Horror Stories

EPIDEMIC - Chapitre 7

auteur : Driller_killer

publiée le 2021-11-21 10:33:30

AVENTURE, PARTICIPATIF, EPIDEMIC


Chapitre septième
--- Steak sur pattes ---

Dernièrement, nous avons perdu Titouan, qui se meurt dans une souffrance infernale.
Jean-Rudolphe et Milady de Gwenola sont out aussi.

Prions pour eux.

Vous pouvez relire le chapitre précédent pour vous souvenir des derniers éléments.
Vous pouvez écouter ceci pour une meilleure immersion.
______________________
Nos amis, toujours divisés, sont devant un dilemme : Lara réfléchis à achever ou non Titouan qui agonise. Victoria et Steph se demandent si elles doivent achever le bambin en Z ou partir en le laissant là.
________________________

Titouan, les yeux fermés, la bouche tordue dans un rictus qui valait mille mots sur la souffrance qu'il endurait tendit la main vers Lara qui pleurait sans retenue. Les choses mordantes avançaient vers eux, ils n'avaient pas fini de manger ce soir.
La jeune femme ramassa un pistolet laissé là par les lâches qui s'étaient sauvés sans demander leur reste puis visa le front de son ami.

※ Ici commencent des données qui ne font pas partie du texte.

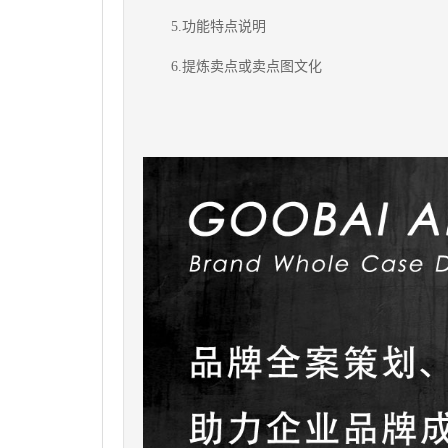
5.功能特点说明
6.提炼卖点或卖点图文化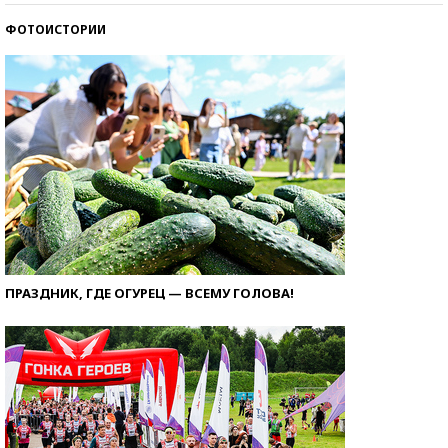
ФОТОИСТОРИИ
ПРАЗДНИК, ГДЕ ОГУРЕЦ — ВСЕМУ ГОЛОВА!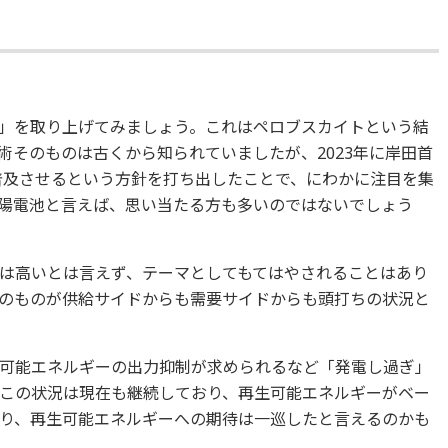
」を取り上げてみましょう。これはペロブスカイトという結
術そのものは古くから知られていましたが、2023年に岸田首
を普及させるという方針を打ち出したことで、にわかに注目を集
陽電池と言えば、思い当たる方も多いのではないでしょう
は高いとは言えず、テーマとしてもてはやされることはあり
のものが供給サイドからも需要サイドからも頭打ちの状況と
可能エネルギーの出力抑制が求められるなど「発電し過ぎ」
この状況は現在も継続しており、再生可能エネルギーがベー
り、再生可能エネルギーへの期待は一巡したと言えるのかも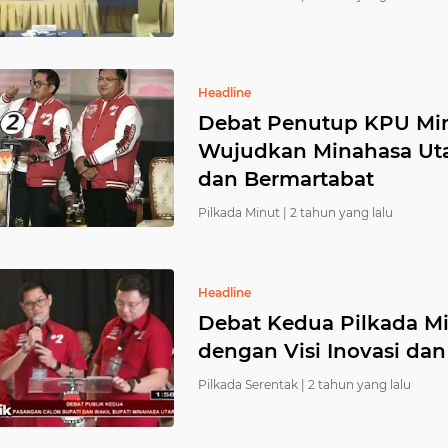
Headline
Debat Penutup KPU Min
Wujudkan Minahasa Uta
dan Bermartabat
Pilkada Minut |
2 tahun yang lalu
Headline
Debat Kedua Pilkada M
dengan Visi Inovasi dan
Pilkada Serentak |
2 tahun yang lalu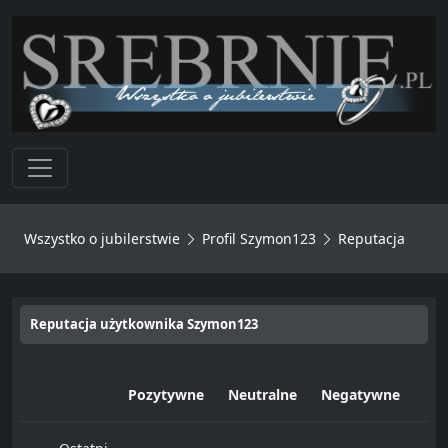
Toggle navigation
Wszystko o jubilerstwie
Profil Szymon123
Reputacja
Reputacja użytkownika Szymon123
Pozytywne
Neutralne
Negatywne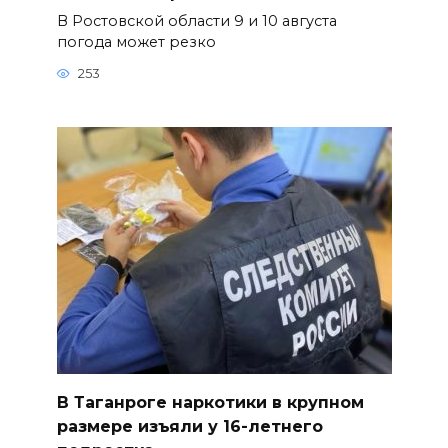
В Ростовской области 9 и 10 августа
погода может резко
253
В Таганроге наркотики в крупном
размере изъяли у 16-летнего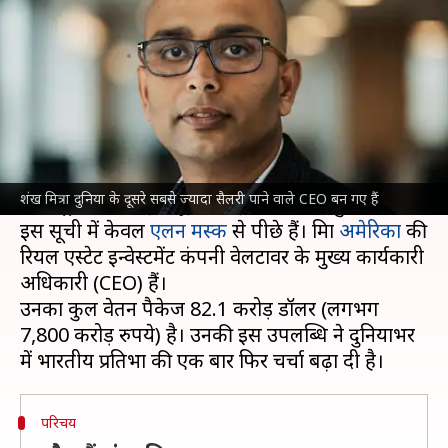
सैलरी पाने वाले CEO शंख मित्रा?
लेखन
Jun 25, 2026
07:05 pm
बिश्वजीत कुमार
क्या है खबर?
भारतीय मूल के शंख मित्रा दुनिया के दूसरे सबसे ज्यादा
शंख मित्रा दुनिया के दूसरे सबसे ज्यादा सैलरी पाने वाले CEO बन गए हैं
वॉल स्ट्रीट जनरल (WSJ)
की नई रिपोर्ट के अनुसार, वह
इस सूची में केवल
एलन मस्क
से पीछे हैं। मित्रा
अमेरिका
की
रियल एस्टेट इन्वेस्टमेंट कंपनी वेलटावर के मुख्य कार्यकारी
अधिकारी (CEO) हैं।
उनका कुल वेतन पैकेज 82.1 करोड़ डॉलर (लगभग
7,800 करोड़ रुपये) है। उनकी इस उपलब्धि ने दुनियाभर
परिचय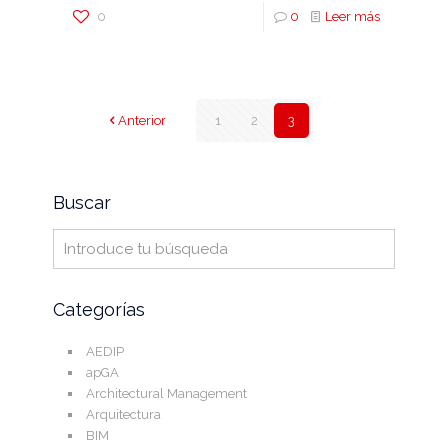
0
0
Leer más
Anterior
1
2
3
Buscar
Categorías
AEDIP
apGA
Architectural Management
Arquitectura
BIM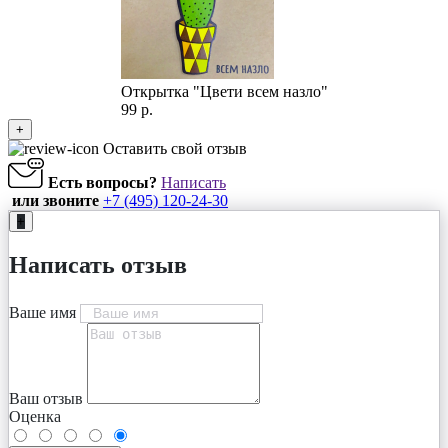
Открытка "Цвети всем назло"
99 р.
+
Оставить свой отзыв
Есть вопросы?
Написать
или звоните
+7 (495) 120-24-30
+
Написать отзыв
Ваше имя
Ваш отзыв
Оценка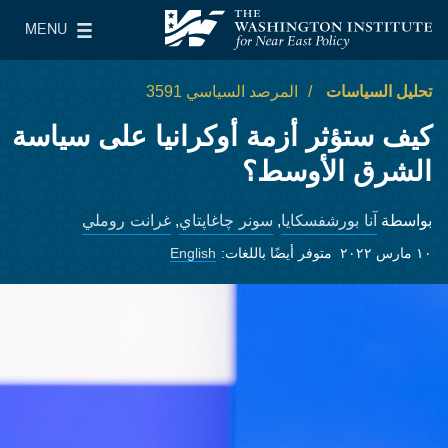
Skip to main content
MENU
معهد واشنطن لسياسات الشرق الأدنى
le Main Menu
تحليل السياسات
المرصد السياسي 3591
كيف ستؤثر أزمة أوكرانيا على سياسة
الشرق الأوسط؟
آنا بورشفسكايا
سونر چاغاپتاي
غرانت روملي
بواسطة
,
,
١٠ مارس ٢٠٢٢
متوفر أيضًا باللغات:
English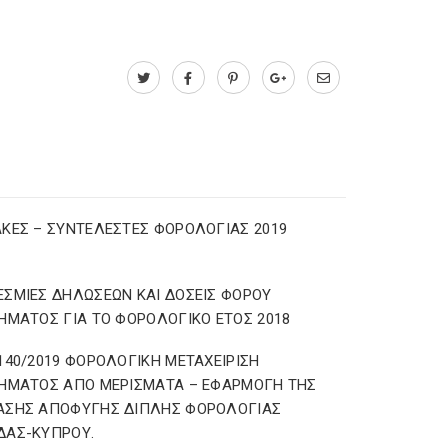
ΚΕΣ – ΣΥΝΤΕΛΕΣΤΕΣ ΦΟΡΟΛΟΓΙΑΣ 2019
ΣΜΙΕΣ ΔΗΛΩΣΕΩΝ ΚΑΙ ΔΟΣΕΙΣ ΦΟΡΟΥ
ΗΜΑΤΟΣ ΓΙΑ ΤΟ ΦΟΡΟΛΟΓΙΚΟ ΕΤΟΣ 2018
140/2019 ΦΟΡΟΛΟΓΙΚΗ ΜΕΤΑΧΕΙΡΙΣΗ
ΗΜΑΤΟΣ ΑΠΟ ΜΕΡΙΣΜΑΤΑ – ΕΦΑΡΜΟΓΗ ΤΗΣ
ΑΣΗΣ ΑΠΟΦΥΓΗΣ ΔΙΠΛΗΣ ΦΟΡΟΛΟΓΙΑΣ
ΔΑΣ-ΚΥΠΡΟΥ.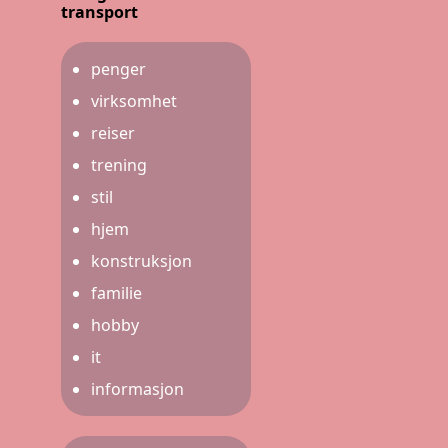
transport
penger
virksomhet
reiser
trening
stil
hjem
konstruksjon
familie
hobby
it
informasjon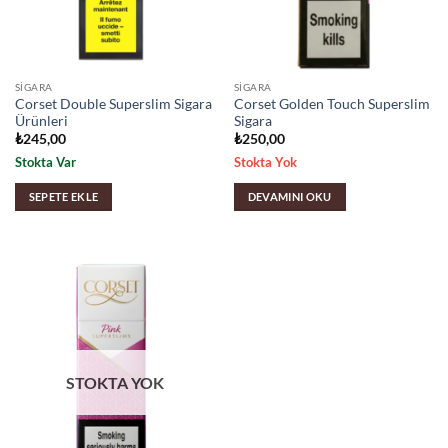
SIGARA
SIGARA
Corset Double Superslim Sigara
Corset Golden Touch Superslim
Ürünleri
Sigara
₺
245,00
₺
250,00
Stokta Var
Stokta Yok
SEPETE EKLE
DEVAMINI OKU
STOKTA YOK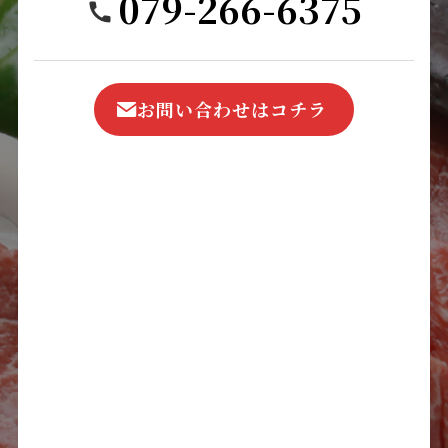
079-266-6375
お問い合わせはコチラ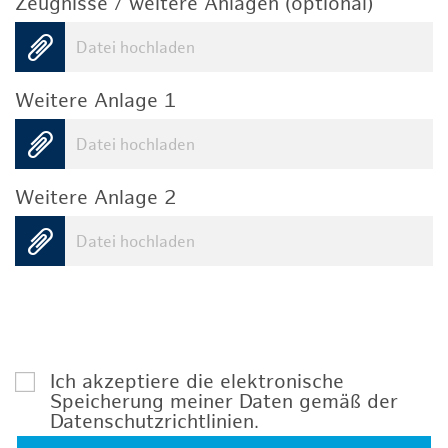
Zeugnisse / weitere Anlagen (optional)
Datei hochladen
Weitere Anlage 1
Datei hochladen
Weitere Anlage 2
Datei hochladen
Ich akzeptiere die elektronische
Speicherung meiner Daten gemäß der
Datenschutzrichtlinien
.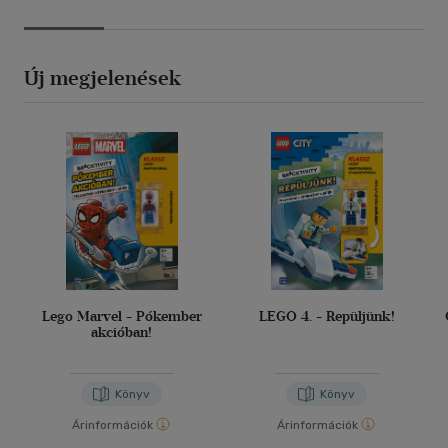
Új megjelenések
Lego Marvel - Pókember
LEGO 4. - Repüljünk!
akcióban!
Könyv
Könyv
Árinformációk
Árinformációk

Elle se souvint de leur rencontre sur le campus, de leurs cafés partagés pour parler de leurs cours respectifs. Ils étudiaient dans la même branche, les animaux. Lui en tant que futur vétérinaire et elle en tant que biologiste. Elle repensait à leurs rires, leurs discordes aussi au sujet des cellules mères... Puis elle tira. Un seul coup. Elle qui n'avait jamais tenu d'armes de sa vie avait visé juste et bien.

Titouan s'effondra par terre, les membres disloqués et sanglants. Puis les choses s'amassèrent sur lui.

— Tu ne sens plus rien Titi... sanglota Lara en ne se retournant pas et en récupérant son sac par terre.

Elle était décidée à partir, sans savoir où aller. Le sentiment de solitude, à peine dérangé par les bruits infâmes de mastication, l'enveloppa, la glaça. Mais elle restait déterminée. Il fallait partir et trouver où se mettre en sécurité, d'autant que la fatigue commençait à se faire sentir.

*** *** ***
Victoria et Steph regardèrent le petit bonhomme, si innocent par son allure, et si menaçant par ses grognements. Il semblait chercher à câliner quelqu'un d'invisible, les bras tendus, battant l'air désespérément. Les filles savaient qu'en réalité il ne cherchait qu'à attraper une proie et la dévorer. Elles avaient vu assez de films pour comprendre le mécanisme de ces choses qu'elles ne pensaient pas voir un jour pour de vrai...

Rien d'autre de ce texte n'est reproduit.